• **What this task involves**
How does the data below read from its first line through the line containing "[Menu öffnen] (1421, 40)"? Print those lines exactly.

=== Begin Enclosure ===

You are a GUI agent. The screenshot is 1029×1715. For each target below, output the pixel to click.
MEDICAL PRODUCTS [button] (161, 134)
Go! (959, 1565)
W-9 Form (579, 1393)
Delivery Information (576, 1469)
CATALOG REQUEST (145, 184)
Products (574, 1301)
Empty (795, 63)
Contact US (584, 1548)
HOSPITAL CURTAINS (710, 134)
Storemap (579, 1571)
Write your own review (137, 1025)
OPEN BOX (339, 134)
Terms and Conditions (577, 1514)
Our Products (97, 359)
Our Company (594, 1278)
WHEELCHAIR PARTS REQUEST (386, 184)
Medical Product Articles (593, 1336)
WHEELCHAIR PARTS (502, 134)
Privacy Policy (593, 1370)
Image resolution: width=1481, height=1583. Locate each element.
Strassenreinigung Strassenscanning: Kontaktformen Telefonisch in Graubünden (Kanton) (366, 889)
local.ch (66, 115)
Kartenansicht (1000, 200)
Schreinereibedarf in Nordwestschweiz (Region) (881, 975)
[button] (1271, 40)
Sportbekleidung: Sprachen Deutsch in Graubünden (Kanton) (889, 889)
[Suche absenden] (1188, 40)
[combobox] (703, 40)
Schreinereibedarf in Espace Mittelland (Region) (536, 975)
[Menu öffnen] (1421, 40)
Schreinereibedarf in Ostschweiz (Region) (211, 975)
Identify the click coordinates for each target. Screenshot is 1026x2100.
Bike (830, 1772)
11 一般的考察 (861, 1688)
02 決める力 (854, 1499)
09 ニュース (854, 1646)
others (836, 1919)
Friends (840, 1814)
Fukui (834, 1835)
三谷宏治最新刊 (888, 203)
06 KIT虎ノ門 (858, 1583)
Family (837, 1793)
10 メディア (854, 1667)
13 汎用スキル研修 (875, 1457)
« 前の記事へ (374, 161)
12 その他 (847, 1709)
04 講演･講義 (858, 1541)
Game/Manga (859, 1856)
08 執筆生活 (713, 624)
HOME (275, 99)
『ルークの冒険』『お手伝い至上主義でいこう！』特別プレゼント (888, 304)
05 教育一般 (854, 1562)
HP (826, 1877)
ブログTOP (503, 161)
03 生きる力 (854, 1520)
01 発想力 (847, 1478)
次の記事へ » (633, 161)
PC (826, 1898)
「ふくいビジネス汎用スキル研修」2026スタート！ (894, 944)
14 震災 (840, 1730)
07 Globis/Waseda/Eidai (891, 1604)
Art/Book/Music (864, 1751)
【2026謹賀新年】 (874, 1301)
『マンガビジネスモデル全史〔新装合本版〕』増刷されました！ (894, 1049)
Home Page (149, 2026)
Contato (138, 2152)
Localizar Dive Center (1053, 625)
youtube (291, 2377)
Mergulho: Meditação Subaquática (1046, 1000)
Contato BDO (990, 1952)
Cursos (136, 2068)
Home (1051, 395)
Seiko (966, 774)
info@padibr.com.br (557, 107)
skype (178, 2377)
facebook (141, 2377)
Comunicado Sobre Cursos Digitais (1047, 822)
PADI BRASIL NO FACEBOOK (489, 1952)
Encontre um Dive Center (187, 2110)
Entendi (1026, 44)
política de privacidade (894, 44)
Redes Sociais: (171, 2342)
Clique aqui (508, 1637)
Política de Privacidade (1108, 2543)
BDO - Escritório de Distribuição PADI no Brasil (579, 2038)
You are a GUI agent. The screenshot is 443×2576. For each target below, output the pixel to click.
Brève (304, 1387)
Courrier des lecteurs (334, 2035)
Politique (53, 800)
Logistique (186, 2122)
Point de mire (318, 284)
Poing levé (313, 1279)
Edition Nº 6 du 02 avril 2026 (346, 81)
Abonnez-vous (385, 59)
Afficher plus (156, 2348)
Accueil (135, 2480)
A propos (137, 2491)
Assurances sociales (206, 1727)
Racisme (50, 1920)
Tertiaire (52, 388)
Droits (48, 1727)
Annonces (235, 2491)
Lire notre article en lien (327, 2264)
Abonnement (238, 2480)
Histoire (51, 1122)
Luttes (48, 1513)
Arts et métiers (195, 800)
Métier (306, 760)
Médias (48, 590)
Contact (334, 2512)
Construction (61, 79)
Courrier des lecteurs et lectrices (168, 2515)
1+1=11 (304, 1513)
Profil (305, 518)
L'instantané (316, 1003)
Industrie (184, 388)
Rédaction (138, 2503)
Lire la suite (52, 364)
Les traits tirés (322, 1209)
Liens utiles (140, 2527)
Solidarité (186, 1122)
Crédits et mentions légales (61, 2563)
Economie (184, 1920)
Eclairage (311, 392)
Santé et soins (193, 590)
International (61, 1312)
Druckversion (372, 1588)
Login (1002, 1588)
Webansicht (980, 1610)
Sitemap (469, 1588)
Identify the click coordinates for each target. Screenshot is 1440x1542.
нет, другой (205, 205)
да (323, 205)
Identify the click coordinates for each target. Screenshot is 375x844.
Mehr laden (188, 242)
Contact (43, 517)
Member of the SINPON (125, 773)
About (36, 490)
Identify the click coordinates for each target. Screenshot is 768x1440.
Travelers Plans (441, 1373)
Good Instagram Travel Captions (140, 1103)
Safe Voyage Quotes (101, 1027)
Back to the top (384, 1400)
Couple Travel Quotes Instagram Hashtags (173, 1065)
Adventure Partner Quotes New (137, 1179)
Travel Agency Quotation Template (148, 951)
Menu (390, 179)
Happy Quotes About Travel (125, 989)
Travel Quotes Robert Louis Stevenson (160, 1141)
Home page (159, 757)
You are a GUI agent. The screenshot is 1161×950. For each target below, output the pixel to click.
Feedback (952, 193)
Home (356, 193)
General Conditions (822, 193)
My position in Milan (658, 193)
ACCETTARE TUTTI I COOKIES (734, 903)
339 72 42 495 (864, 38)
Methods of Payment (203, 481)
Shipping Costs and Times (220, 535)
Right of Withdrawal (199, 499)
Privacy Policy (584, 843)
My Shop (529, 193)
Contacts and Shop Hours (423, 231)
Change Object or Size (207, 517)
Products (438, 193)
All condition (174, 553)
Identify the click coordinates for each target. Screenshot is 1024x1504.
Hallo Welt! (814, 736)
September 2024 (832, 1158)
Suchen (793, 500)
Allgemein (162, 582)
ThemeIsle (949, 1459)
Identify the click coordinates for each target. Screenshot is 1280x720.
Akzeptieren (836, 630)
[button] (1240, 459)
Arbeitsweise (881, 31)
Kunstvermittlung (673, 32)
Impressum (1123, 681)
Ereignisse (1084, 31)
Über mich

=== End Enclosure ===

• **Output**
You are a GUI agent. The screenshot is 1029×1715. For each target below, output the pixel to click.
MEDICAL PRODUCTS [button] (161, 134)
Go! (959, 1565)
W-9 Form (579, 1393)
Delivery Information (576, 1469)
CATALOG REQUEST (145, 184)
Products (574, 1301)
Empty (795, 63)
Contact US (584, 1548)
HOSPITAL CURTAINS (710, 134)
Storemap (579, 1571)
Write your own review (137, 1025)
OPEN BOX (339, 134)
Terms and Conditions (577, 1514)
Our Products (97, 359)
Our Company (594, 1278)
WHEELCHAIR PARTS REQUEST (386, 184)
Medical Product Articles (593, 1336)
WHEELCHAIR PARTS (502, 134)
Privacy Policy (593, 1370)
Image resolution: width=1481, height=1583. Locate each element.
Strassenreinigung Strassenscanning: Kontaktformen Telefonisch in Graubünden (Kanton) (366, 889)
local.ch (66, 115)
Kartenansicht (1000, 200)
Schreinereibedarf in Nordwestschweiz (Region) (881, 975)
[button] (1271, 40)
Sportbekleidung: Sprachen Deutsch in Graubünden (Kanton) (889, 889)
[Suche absenden] (1188, 40)
[combobox] (703, 40)
Schreinereibedarf in Espace Mittelland (Region) (536, 975)
[Menu öffnen] (1421, 40)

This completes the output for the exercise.